** Records for this task **
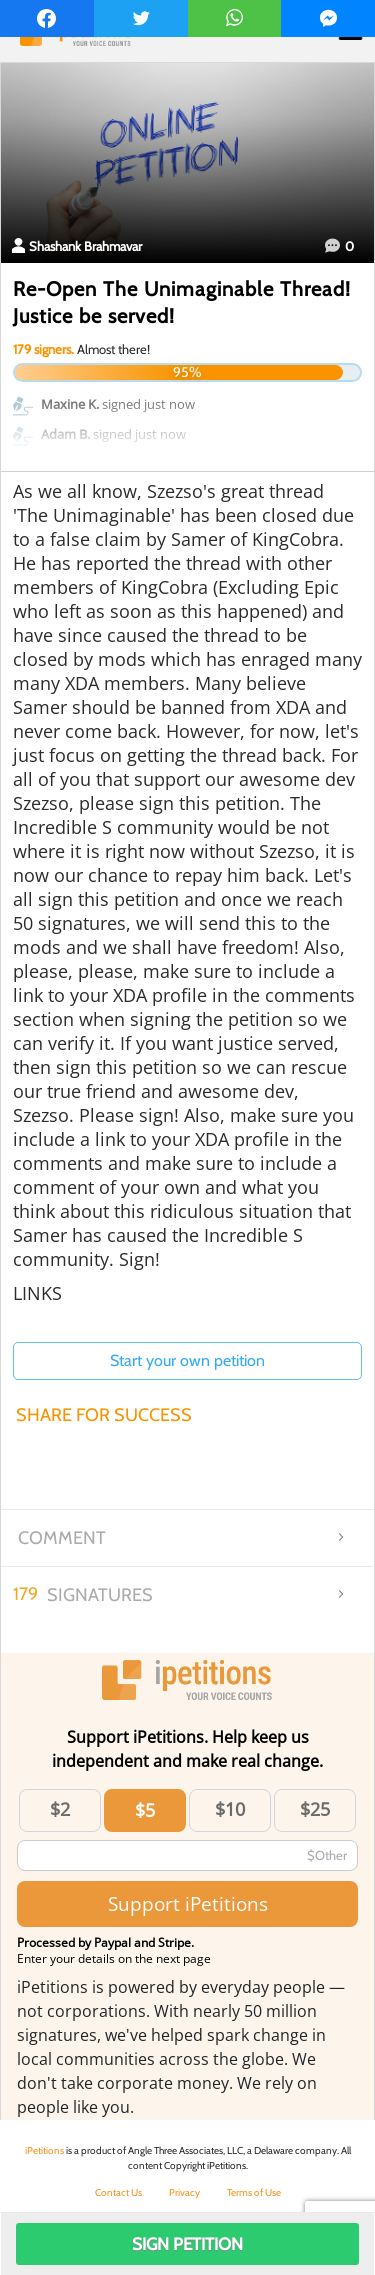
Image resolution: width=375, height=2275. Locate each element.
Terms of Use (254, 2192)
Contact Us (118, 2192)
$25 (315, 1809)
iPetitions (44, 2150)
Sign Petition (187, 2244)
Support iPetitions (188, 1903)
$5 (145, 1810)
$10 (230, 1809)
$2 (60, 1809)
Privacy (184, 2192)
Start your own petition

** Work order **
Copy out all the records exactly as they read, and omit the pictures.

** Your response **
Image resolution: width=375, height=2275. Locate each element.
Terms of Use (254, 2192)
Contact Us (118, 2192)
$25 (315, 1809)
iPetitions (44, 2150)
Sign Petition (187, 2244)
Support iPetitions (188, 1903)
$5 (145, 1810)
$10 (230, 1809)
$2 (60, 1809)
Privacy (184, 2192)
Start your own petition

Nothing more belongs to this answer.